Un jubilado alemán asegura haber encontrado dos bombas nucleares nazis

Peter Lohr

Hace unos días el diario Telegraph publicaba la historia de Peter Lohr, un jubilado alemán de 70 años e historiador aficionado, quien asegura haber descubierto evidencias de bombas nucleares escondidas por los nazis.

Según Lohr habría encontrado trazas de misteriosos objetos metálicos en una abandonada red de túneles construída por los alemanes durante la Segunda Guerra Mundial cerca de Chemnitz. Incluso afirma que dos de esos objetos son bombas nucleares.

Su historia se suma a las más recientes sobre la Cámara de Ámbar y el tren cargado de oro nazi, que han surgido en los últimos meses en una especie de interés renovado por el período.

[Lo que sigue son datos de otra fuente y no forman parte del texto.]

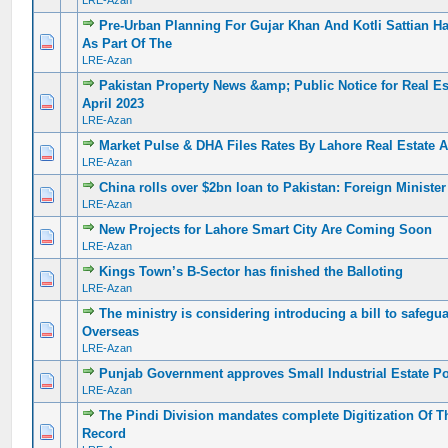
LRE-Azan
Pre-Urban Planning For Gujar Khan And Kotli Sattian H
0 Vote(s) - 0 out of 5 in Average
1
2
3
4
5
As Part Of The
LRE-Azan
Pakistan Property News &amp; Public Notice for Real Es
0 Vote(s) - 0 out of 5 in Average
1
2
3
4
5
April 2023
LRE-Azan
Market Pulse & DHA Files Rates By Lahore Real Estate Ap
0 Vote(s) - 0 out of 5 in Average
1
2
3
4
5
LRE-Azan
China rolls over $2bn loan to Pakistan: Foreign Minister
0 Vote(s) - 0 out of 5 in Average
1
2
3
4
5
LRE-Azan
New Projects for Lahore Smart City Are Coming Soon
0 Vote(s) - 0 out of 5 in Average
1
2
3
4
5
LRE-Azan
Kings Town’s B-Sector has finished the Balloting
0 Vote(s) - 0 out of 5 in Average
1
2
3
4
5
LRE-Azan
The ministry is considering introducing a bill to safegua
0 Vote(s) - 0 out of 5 in Average
1
2
3
4
5
Overseas
LRE-Azan
Punjab Government approves Small Industrial Estate Po
0 Vote(s) - 0 out of 5 in Average
1
2
3
4
5
LRE-Azan
The Pindi Division mandates complete Digitization Of 
0 Vote(s) - 0 out of 5 in Average
1
2
3
4
5
Record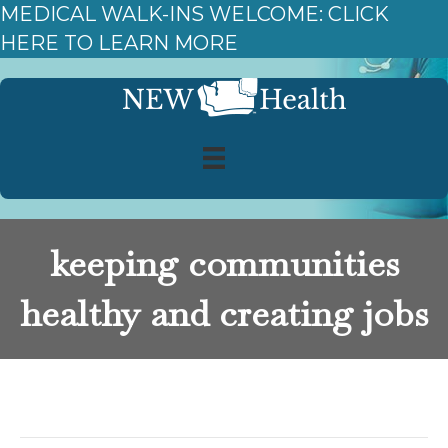
MEDICAL WALK-INS WELCOME: CLICK
HERE TO LEARN MORE
keeping communities
healthy and creating jobs
Posts Tagged ‘keeping communities healthy and
creating jobs’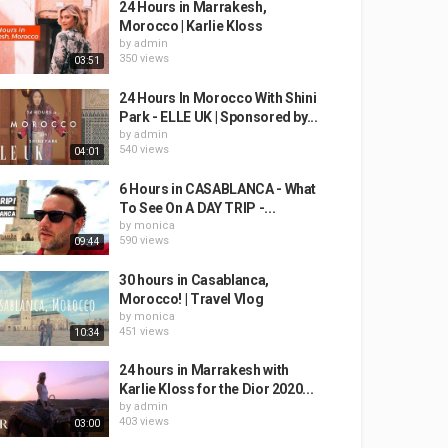
24 Hours in Marrakesh,
Morocco | Karlie Kloss
by
admin
350 views
03:51
24 Hours In Morocco With Shini
Park - ELLE UK | Sponsored by...
by
admin
540 views
04:01
6 Hours in CASABLANCA - What
To See On A DAY TRIP -...
by
monica
590 views
09:44
30 hours in Casablanca,
Morocco! | Travel Vlog
by
monica
451 views
10:34
24 hours in Marrakesh with
Karlie Kloss for the Dior 2020...
by
admin
403 views
03:00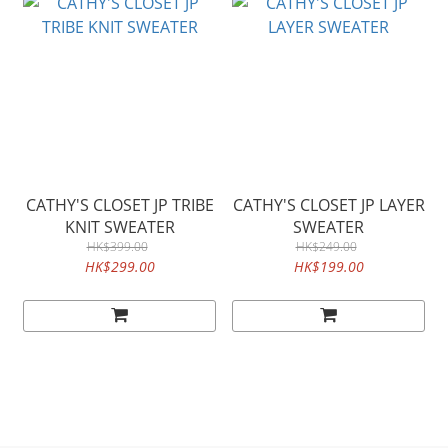
CATHY'S CLOSET JP TRIBE
CATHY'S CLOSET JP LAYER
KNIT SWEATER
SWEATER
HK$399.00
HK$249.00
HK$299.00
HK$199.00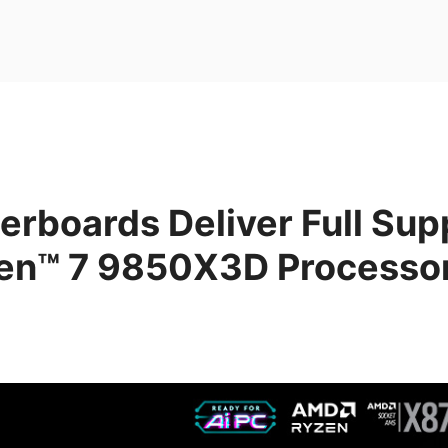
rboards Deliver Full Supp
n™ 7 9850X3D Processo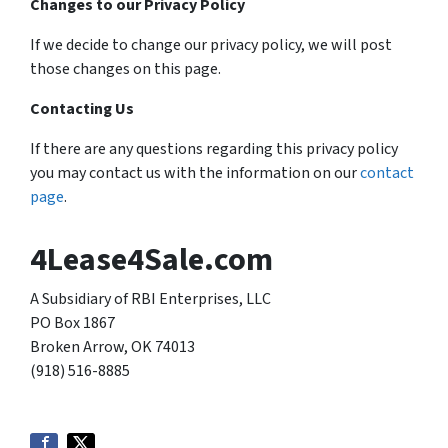
Changes to our Privacy Policy
If we decide to change our privacy policy, we will post
those changes on this page.
Contacting Us
If there are any questions regarding this privacy policy
you may contact us with the information on our
contact
page
.
4Lease4Sale.com
A Subsidiary of RBI Enterprises, LLC
PO Box 1867
Broken Arrow, OK 74013
(918) 516-8885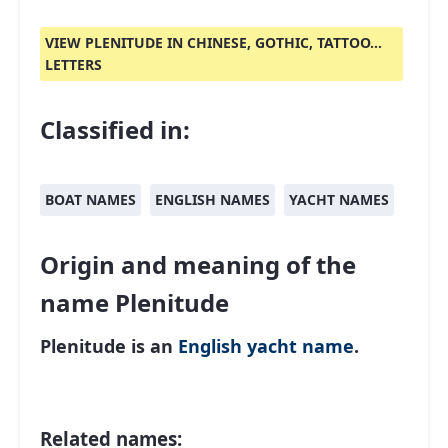
VIEW PLENITUDE IN CHINESE, GOTHIC, TATTOO...
LETTERS
Classified in:
BOAT NAMES
ENGLISH NAMES
YACHT NAMES
Origin and meaning of the
name Plenitude
Plenitude is an
English
yacht name
.
Related names: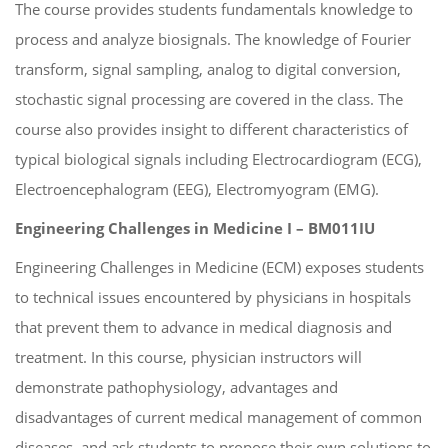
The course provides students fundamentals knowledge to
process and analyze biosignals. The knowledge of Fourier
transform, signal sampling, analog to digital conversion,
stochastic signal processing are covered in the class. The
course also provides insight to different characteristics of
typical biological signals including Electrocardiogram (ECG),
Electroencephalogram (EEG), Electromyogram (EMG).
Engineering Challenges in Medicine I – BM011IU
Engineering Challenges in Medicine (ECM) exposes students
to technical issues encountered by physicians in hospitals
that prevent them to advance in medical diagnosis and
treatment. In this course, physician instructors will
demonstrate pathophysiology, advantages and
disadvantages of current medical management of common
diseases, and ask students to propose their own solutions to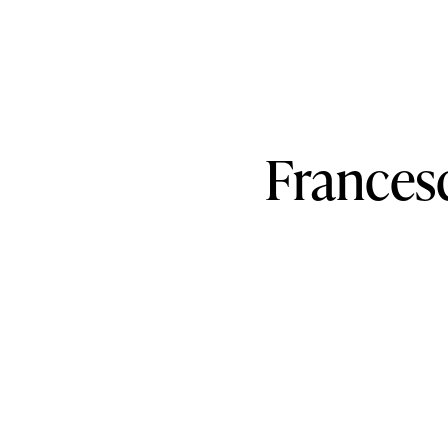
Frances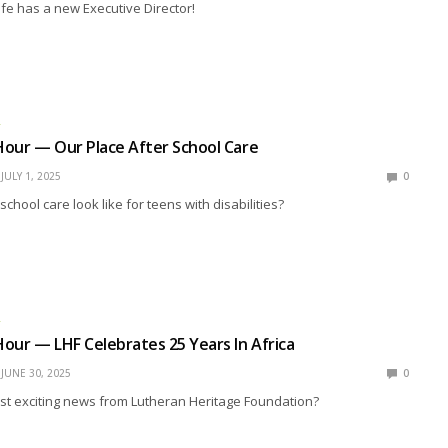
ife has a new Executive Director!
R
our — Our Place After School Care
JULY 1, 2025
0
chool care look like for teens with disabilities?
R
our — LHF Celebrates 25 Years In Africa
JUNE 30, 2025
0
est exciting news from Lutheran Heritage Foundation?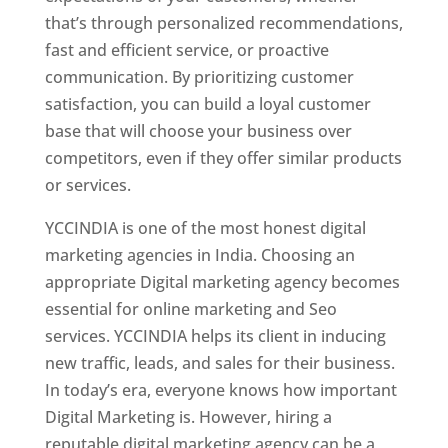
that’s through personalized recommendations,
fast and efficient service, or proactive
communication. By prioritizing customer
satisfaction, you can build a loyal customer
base that will choose your business over
competitors, even if they offer similar products
or services.
YCCINDIA is one of the most honest digital
marketing agencies in India. Choosing an
appropriate Digital marketing agency becomes
essential for online marketing and Seo
services. YCCINDIA helps its client in inducing
new traffic, leads, and sales for their business.
In today’s era, everyone knows how important
Digital Marketing is. However, hiring a
reputable digital marketing agency can be a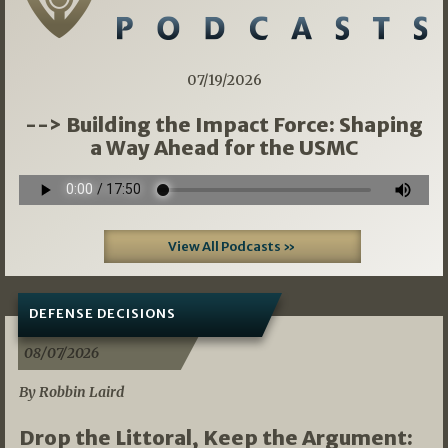
07/19/2026
--> Building the Impact Force: Shaping
a Way Ahead for the USMC
View All Podcasts »
DEFENSE DECISIONS
08/07/2026
By Robbin Laird
Drop the Littoral, Keep the Argument: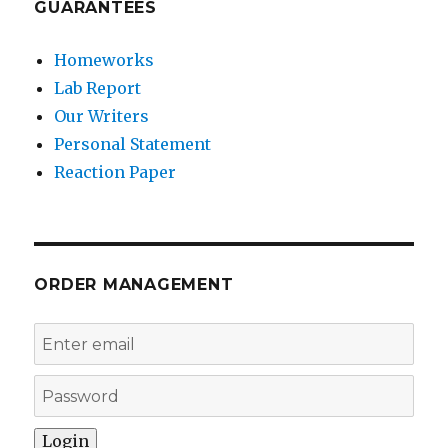
GUARANTEES
Homeworks
Lab Report
Our Writers
Personal Statement
Reaction Paper
ORDER MANAGEMENT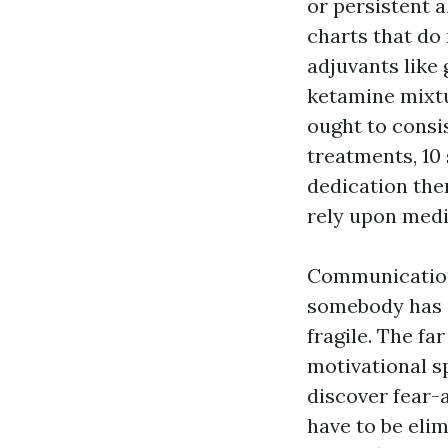
or persistent a
charts that do
adjuvants like 
ketamine mixt
ought to consi
treatments, 10
dedication ther
rely upon medi
Communication 
somebody has a
fragile. The f
motivational s
discover fear-
have to be eli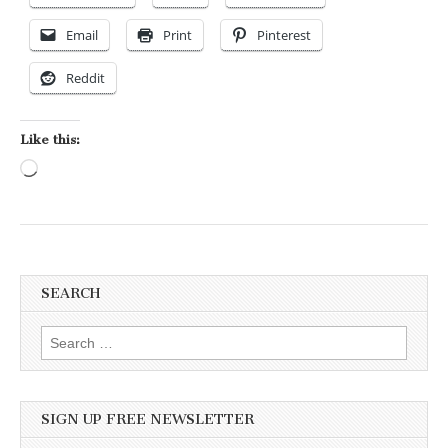
Email
Print
Pinterest
Reddit
Like this:
Loading…
SEARCH
Search for:
SIGN UP FREE NEWSLETTER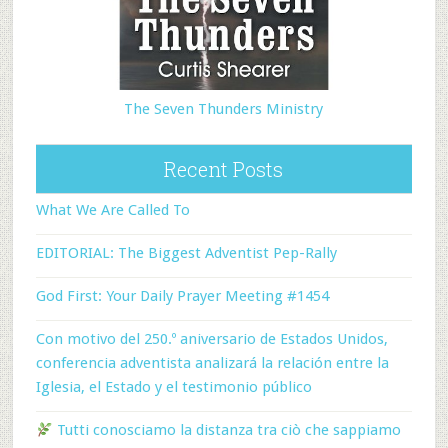
The Seven Thunders Ministry
Recent Posts
What We Are Called To
EDITORIAL: The Biggest Adventist Pep-Rally
God First: Your Daily Prayer Meeting #1454
Con motivo del 250.º aniversario de Estados Unidos,
conferencia adventista analizará la relación entre la
Iglesia, el Estado y el testimonio público
Tutti conosciamo la distanza tra ciò che sappiamo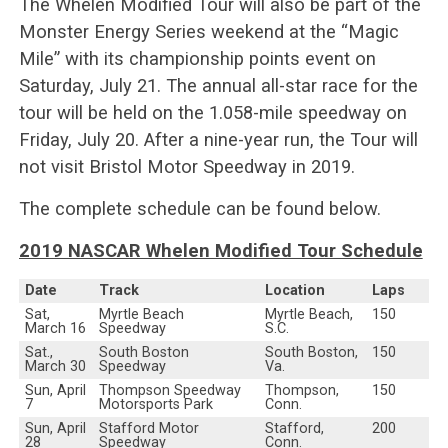
The Whelen Modified Tour will also be part of the
Monster Energy Series weekend at the “Magic
Mile” with its championship points event on
Saturday, July 21. The annual all-star race for the
tour will be held on the 1.058-mile speedway on
Friday, July 20. After a nine-year run, the Tour will
not visit Bristol Motor Speedway in 2019.
The complete schedule can be found below.
2019 NASCAR Whelen Modified Tour Schedule
Date
Track
Location
Laps
Sat,
Myrtle Beach
Myrtle Beach,
150
March 16
Speedway
S.C.
Sat.,
South Boston
South Boston,
150
March 30
Speedway
Va.
Sun, April
Thompson Speedway
Thompson,
150
7
Motorsports Park
Conn.
Sun, April
Stafford Motor
Stafford,
200
28
Speedway
Conn.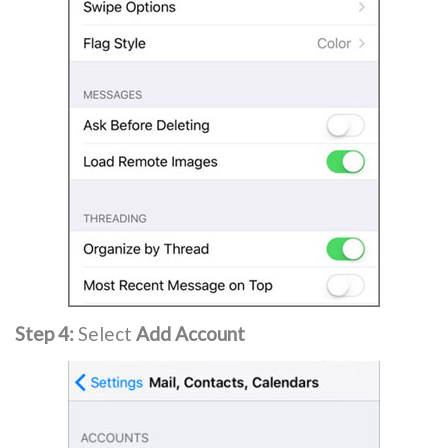
Step 4:
Select
Add Account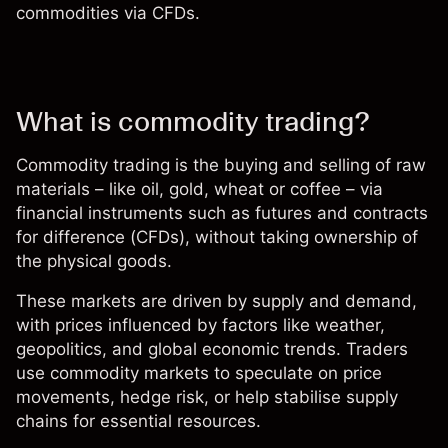
commodities via CFDs.
What is commodity trading?
Commodity trading is the buying and selling of raw
materials – like oil, gold, wheat or coffee – via
financial instruments such as futures and
contracts
for difference (CFDs)
, without taking ownership of
the physical goods.
These markets are driven by supply and demand,
with prices influenced by factors like weather,
geopolitics, and global economic trends. Traders
use commodity markets to speculate on price
movements, hedge risk, or help stabilise supply
chains for essential resources.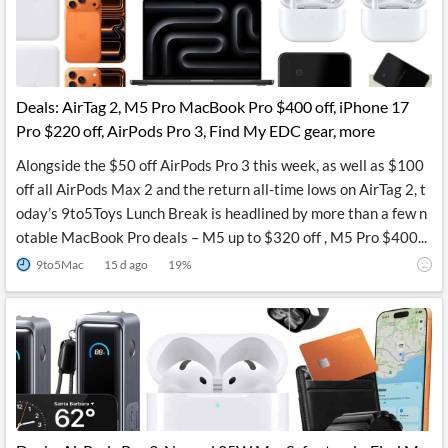
Deals: AirTag 2, M5 Pro MacBook Pro $400 off, iPhone 17
Pro $220 off, AirPods Pro 3, Find My EDC gear, more
Alongside the $50 off AirPods Pro 3 this week, as well as $100
off all AirPods Max 2 and the return all-time lows on AirTag 2, t
oday’s 9to5Toys Lunch Break is headlined by more than a few n
otable MacBook Pro deals – M5 up to $320 off , M5 Pro $400...
9to5Mac
15 d ago
19
%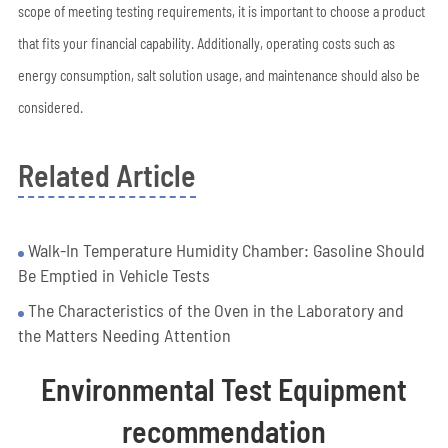
scope of meeting testing requirements, it is important to choose a product
that fits your financial capability. Additionally, operating costs such as
energy consumption, salt solution usage, and maintenance should also be
considered.
Related Article
Walk-In Temperature Humidity Chamber: Gasoline Should
Be Emptied in Vehicle Tests
The Characteristics of the Oven in the Laboratory and
the Matters Needing Attention
Environmental Test Equipment
recommendation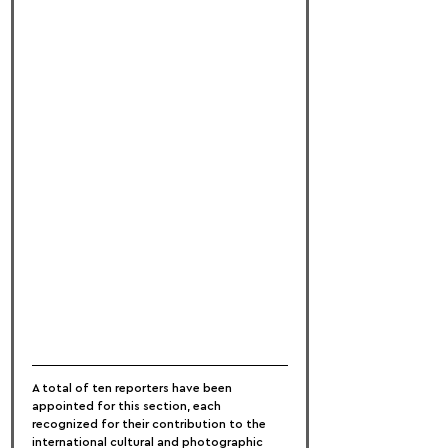
A total of ten reporters have been 
appointed for this section, each 
recognized for their contribution to the 
international cultural and photographic 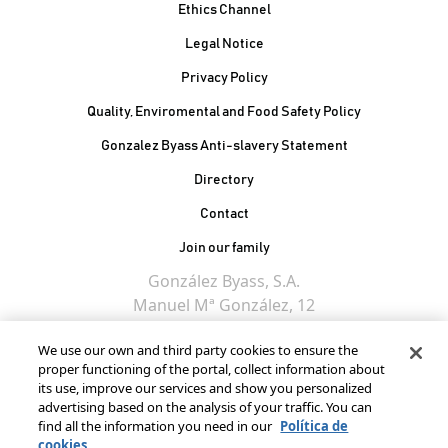
Ethics Channel
Legal Notice
Privacy Policy
Quality, Enviromental and Food Safety Policy
Gonzalez Byass Anti-slavery Statement
Contacto Pie de página
Directory
Contact
Join our family
González Byass, S.A.
Manuel Mª González, 12
11402 Jerez de la
We use our own and third party cookies to ensure the
Frontera - Spain
proper functioning of the portal, collect information about
its use, improve our services and show you personalized
advertising based on the analysis of your traffic. You can
find all the information you need in our
Política de
cookies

Entrada de la red de túneles
Entrada de la red de túneles

Es bien conocido que los nazis estuvieron cerca de desarrollar las armas nucleares en los últimos meses de la guerra, y que ya tenían una especie de programa nuclear en 1939 aunque parece que fue abandonado en 1942. Una serie de televisión reciente narró la historia con bastante rigor, en relación con la producción de agua pesada en Noruega.

Algunos piensan que el programa siguió en marcha de manera secreta, pero la opinión general de los historiadores es que Hitler nunca consiguió desarrollar el arma atómica.

El señor Lohr ha explorado los túneles de Chemnitz desde 2012, construidos por prisioneros del campo de concentración de Buchenwald en las últimas etapas de la guerra. Se ha especulado mucho sobre su utilidad, pero el caso es que nunca se ha llegado a una conclusión clara. Pudieron ser un escondite para Hitler o, como afirma Lohr, un lugar de pruebas de armas nucleares.

Imagen de scaner de la supuesta cámara secreta
Imagen de scaner de la supuesta cámara secreta

Tras analizar con radar el lugar y ayudado por software de modelado 3D Lohr afirma que los datos muestran una enorme cámara subterránea, anteriormente desconocida, que contiene cinco grandes objetos metálicos cuya forma se asemeja a la de una bomba.

Por ahora no parece que nadie le esté haciendo mucho caso, e incluso le han prohibido seguir con su investigación.